I have a Python 3 program that involves the execution of a cuda kernel.
The code runs fine when I launch it in the following configuration
- GeForce GTX 1080 Ti GPU
- Ubuntu 16.04
- CUDA version 8.0.61
- NVIDIA driver version 384.111
- Python version 3.5.2
- PyCUDA version (2017, 1, 1).
However, when using a GeForce GTX 970 on the very same machine, I get this error:
cuMemFree failed: the launch timed out and was terminated
PyCUDA WARNING: a clean-up operation failed (dead context maybe?)
Note that this error does not occur when I call the kernel with a rather small number of threads (i.e. with a small grid dimension at constant threads per block).
In this post, Andreas explains the meaning of that error message:
This means your context went away while PyCUDA was still talking to it. This will happen most often if you perform some invalid operation (such as access out-of-bounds memory in a kernel).
In other words, it seems to indicate that something is wrong with the kernel I wrote. However, as the code does not raise an error when launched on the other GPU, I was wondering if other issues can raise the same error, too.
So my questions are:
- Can the above error also be caused when running a correctly written kernel in an unfavourable environment?

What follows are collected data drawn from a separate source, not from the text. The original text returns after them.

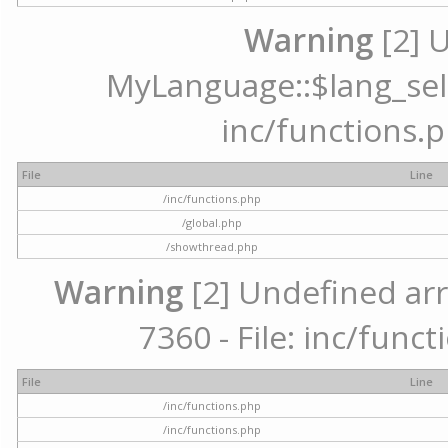
Warning
[2] 
MyLanguage::$lang_selec
inc/functions.p
File
Line
/inc/functions.php
/global.php
/showthread.php
Warning
[2] Undefined arr
7360 - File: inc/func
File
Line
/inc/functions.php
/inc/functions.php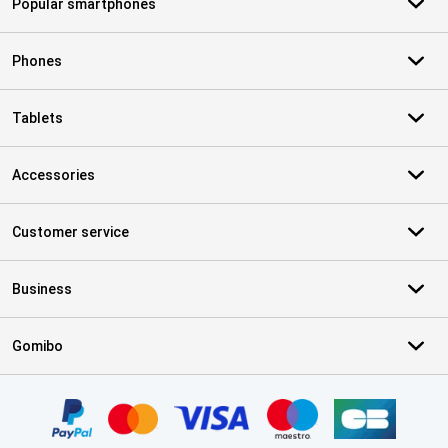
Popular smartphones
Phones
Tablets
Accessories
Customer service
Business
Gomibo
Certificates, payment methods, delivery service partners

- Can it be caused by a wrong combination of NVIDIA driver, CUDA version, PyCUDA version and GPU model?
- What do I have in general to consider regarding driver version, CUDA version, PyCUDA version and GPU model to assure that things function properly?
I can understand that many people here are allergic to questions without code and minimal example. I tried to compose a simple example that would reproduce the error, but I couldn't. Kernels that would like double an input argument or so run fine up to the limit of memory errors... So I hope to just get some advice into what direction to look when searching the error.